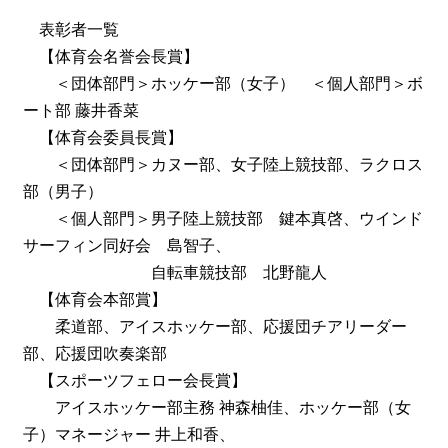
表彰者一覧
【体育会名誉会長賞】
＜団体部門＞ホッケー部（女子） ＜個人部門＞ボ
ート部 藤井香菜
【体育会委員長賞】
＜団体部門＞カヌー部、女子陸上競技部、ラクロス
部（男子）
＜個人部門＞男子陸上競技部 鍵本真啓、ウインド
サーフィン同好会 島智子、
自転車競技部 北野龍人
【体育会本部賞】
柔道部、アイスホッケー部、応援団チアリーダー
部、応援団吹奏楽部
【スポーツフェロー会長賞】
アイスホッケー部主務 神森柚佳、ホッケー部（女
子）マネージャー 井上和香、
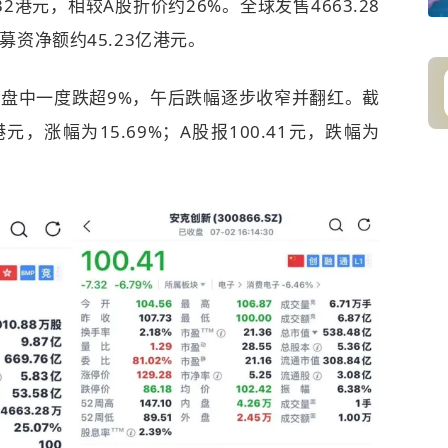
2港元，相较A股折价约26%。全球发售4663.28
募资净额约45.23亿港元。
盘中一度跌超9%，午后跌幅逐步收窄并翻红。截
元，涨幅为15.69%；A股报100.41元，跌幅为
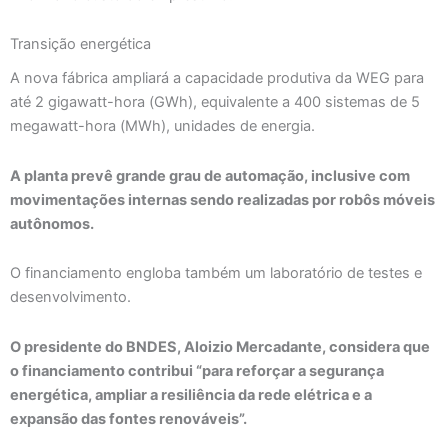
Transição energética
A nova fábrica ampliará a capacidade produtiva da WEG para
até 2 gigawatt-hora (GWh), equivalente a 400 sistemas de 5
megawatt-hora (MWh), unidades de energia.
A planta prevê grande grau de automação, inclusive com
movimentações internas sendo realizadas por robôs móveis
autônomos.
O financiamento engloba também um laboratório de testes e
desenvolvimento.
O presidente do BNDES, Aloizio Mercadante, considera que
o financiamento contribui “para reforçar a segurança
energética, ampliar a resiliência da rede elétrica e a
expansão das fontes renováveis”.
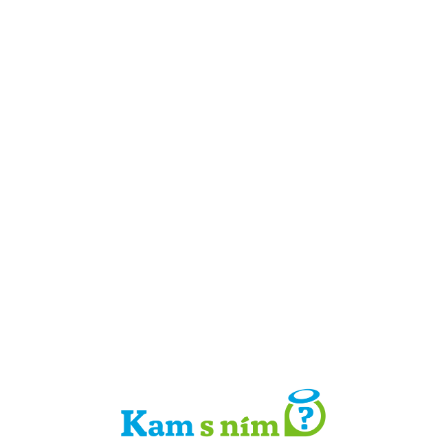
Detail místa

■ ■ ■ ■ ■

Reproduce the full listing faithfully, but do not carry over any pictures.

表彰者一覧
【体育会名誉会長賞】
＜団体部門＞ホッケー部（女子） ＜個人部門＞ボ
ート部 藤井香菜
【体育会委員長賞】
＜団体部門＞カヌー部、女子陸上競技部、ラクロス
部（男子）
＜個人部門＞男子陸上競技部 鍵本真啓、ウインド
サーフィン同好会 島智子、
自転車競技部 北野龍人
【体育会本部賞】
柔道部、アイスホッケー部、応援団チアリーダー
部、応援団吹奏楽部
【スポーツフェロー会長賞】
アイスホッケー部主務 神森柚佳、ホッケー部（女
子）マネージャー 井上和香、
2港元，相较A股折价约26%。全球发售4663.28
募资净额约45.23亿港元。
盘中一度跌超9%，午后跌幅逐步收窄并翻红。截
元，涨幅为15.69%；A股报100.41元，跌幅为
Transição energética
A nova fábrica ampliará a capacidade produtiva da WEG para
até 2 gigawatt-hora (GWh), equivalente a 400 sistemas de 5
megawatt-hora (MWh), unidades de energia.
A planta prevê grande grau de automação, inclusive com
movimentações internas sendo realizadas por robôs móveis
autônomos.
O financiamento engloba também um laboratório de testes e
desenvolvimento.
O presidente do BNDES, Aloizio Mercadante, considera que
o financiamento contribui “para reforçar a segurança
energética, ampliar a resiliência da rede elétrica e a
expansão das fontes renováveis”.
Detail místa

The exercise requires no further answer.